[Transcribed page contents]
[Start of Attachment]
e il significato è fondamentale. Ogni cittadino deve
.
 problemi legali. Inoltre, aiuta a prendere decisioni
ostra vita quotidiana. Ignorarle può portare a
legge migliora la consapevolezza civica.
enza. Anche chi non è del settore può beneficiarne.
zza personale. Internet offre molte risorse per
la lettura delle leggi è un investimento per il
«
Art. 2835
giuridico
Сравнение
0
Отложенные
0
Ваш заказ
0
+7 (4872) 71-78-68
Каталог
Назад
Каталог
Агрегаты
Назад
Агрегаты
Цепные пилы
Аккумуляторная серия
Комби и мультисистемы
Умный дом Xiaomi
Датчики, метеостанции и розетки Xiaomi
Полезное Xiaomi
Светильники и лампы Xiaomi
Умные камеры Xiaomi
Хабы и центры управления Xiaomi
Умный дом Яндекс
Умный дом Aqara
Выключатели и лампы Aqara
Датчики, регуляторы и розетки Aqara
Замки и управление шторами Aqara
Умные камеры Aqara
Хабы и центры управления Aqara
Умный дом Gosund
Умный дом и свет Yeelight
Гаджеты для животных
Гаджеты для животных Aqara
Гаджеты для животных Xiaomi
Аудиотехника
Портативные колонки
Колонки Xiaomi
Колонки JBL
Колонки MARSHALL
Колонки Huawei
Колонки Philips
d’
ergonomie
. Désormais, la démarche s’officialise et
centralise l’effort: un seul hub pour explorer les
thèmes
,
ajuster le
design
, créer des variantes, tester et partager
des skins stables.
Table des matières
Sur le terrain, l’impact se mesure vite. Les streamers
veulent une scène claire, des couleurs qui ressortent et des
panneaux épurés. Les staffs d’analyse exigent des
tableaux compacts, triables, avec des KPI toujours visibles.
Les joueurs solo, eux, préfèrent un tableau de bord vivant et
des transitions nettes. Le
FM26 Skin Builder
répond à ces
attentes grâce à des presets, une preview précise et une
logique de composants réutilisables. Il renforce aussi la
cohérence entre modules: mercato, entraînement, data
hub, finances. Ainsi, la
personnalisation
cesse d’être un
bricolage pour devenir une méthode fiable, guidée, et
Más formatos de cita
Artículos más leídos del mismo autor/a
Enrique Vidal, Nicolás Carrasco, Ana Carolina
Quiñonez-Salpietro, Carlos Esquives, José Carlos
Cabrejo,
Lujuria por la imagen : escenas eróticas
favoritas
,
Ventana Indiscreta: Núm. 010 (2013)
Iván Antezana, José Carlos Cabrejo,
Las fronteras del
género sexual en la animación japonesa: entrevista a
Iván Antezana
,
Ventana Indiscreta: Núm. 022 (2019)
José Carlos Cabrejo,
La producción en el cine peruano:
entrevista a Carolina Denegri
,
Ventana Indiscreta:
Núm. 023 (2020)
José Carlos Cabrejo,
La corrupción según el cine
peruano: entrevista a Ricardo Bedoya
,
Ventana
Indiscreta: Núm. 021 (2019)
[End of Attachment]
(Task goal) Each entry above is to be set down again in exactly the same words.

(Exercise answer)
e il significato è fondamentale. Ogni cittadino deve
.
 problemi legali. Inoltre, aiuta a prendere decisioni
ostra vita quotidiana. Ignorarle può portare a
legge migliora la consapevolezza civica.
enza. Anche chi non è del settore può beneficiarne.
zza personale. Internet offre molte risorse per
la lettura delle leggi è un investimento per il
«
Art. 2835
giuridico
Сравнение
0
Отложенные
0
Ваш заказ
0
+7 (4872) 71-78-68
Каталог
Назад
Каталог
Агрегаты
Назад
Агрегаты
Цепные пилы
Аккумуляторная серия
Комби и мультисистемы
Умный дом Xiaomi
Датчики, метеостанции и розетки Xiaomi
Полезное Xiaomi
Светильники и лампы Xiaomi
Умные камеры Xiaomi
Хабы и центры управления Xiaomi
Умный дом Яндекс
Умный дом Aqara
Выключатели и лампы Aqara
Датчики, регуляторы и розетки Aqara
Замки и управление шторами Aqara
Умные камеры Aqara
Хабы и центры управления Aqara
Умный дом Gosund
Умный дом и свет Yeelight
Гаджеты для животных
Гаджеты для животных Aqara
Гаджеты для животных Xiaomi
Аудиотехника
Портативные колонки
Колонки Xiaomi
Колонки JBL
Колонки MARSHALL
Колонки Huawei
Колонки Philips
d’
ergonomie
. Désormais, la démarche s’officialise et
centralise l’effort: un seul hub pour explorer les
thèmes
,
ajuster le
design
, créer des variantes, tester et partager
des skins stables.
Table des matières
Sur le terrain, l’impact se mesure vite. Les streamers
veulent une scène claire, des couleurs qui ressortent et des
panneaux épurés. Les staffs d’analyse exigent des
tableaux compacts, triables, avec des KPI toujours visibles.
Les joueurs solo, eux, préfèrent un tableau de bord vivant et
des transitions nettes. Le
FM26 Skin Builder
répond à ces
attentes grâce à des presets, une preview précise et une
logique de composants réutilisables. Il renforce aussi la
cohérence entre modules: mercato, entraînement, data
hub, finances. Ainsi, la
personnalisation
cesse d’être un
bricolage pour devenir une méthode fiable, guidée, et
Más formatos de cita
Artículos más leídos del mismo autor/a
Enrique Vidal, Nicolás Carrasco, Ana Carolina
Quiñonez-Salpietro, Carlos Esquives, José Carlos
Cabrejo,
Lujuria por la imagen : escenas eróticas
favoritas
,
Ventana Indiscreta: Núm. 010 (2013)
Iván Antezana, José Carlos Cabrejo,
Las fronteras del
género sexual en la animación japonesa: entrevista a
Iván Antezana
,
Ventana Indiscreta: Núm. 022 (2019)
José Carlos Cabrejo,
La producción en el cine peruano:
entrevista a Carolina Denegri
,
Ventana Indiscreta:
Núm. 023 (2020)
José Carlos Cabrejo,
La corrupción según el cine
peruano: entrevista a Ricardo Bedoya
,
Ventana
Indiscreta: Núm. 021 (2019)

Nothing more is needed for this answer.